BEGIN

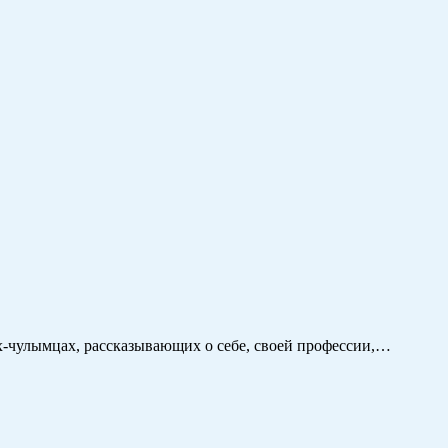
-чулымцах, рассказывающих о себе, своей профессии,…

END
BEGIN

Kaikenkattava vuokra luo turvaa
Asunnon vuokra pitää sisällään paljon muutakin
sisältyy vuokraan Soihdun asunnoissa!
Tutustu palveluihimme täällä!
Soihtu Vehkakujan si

END

* TASK PROMPT *
Beginning with the line that has "Tutustu palveluihimme täällä!" and ending with the line that has "Soihtu Vehkakujan si", set down the lines above exactly and include no others.

* SOLUTION TO THE EXERCISE *
Tutustu palveluihimme täällä!
Soihtu Vehkakujan si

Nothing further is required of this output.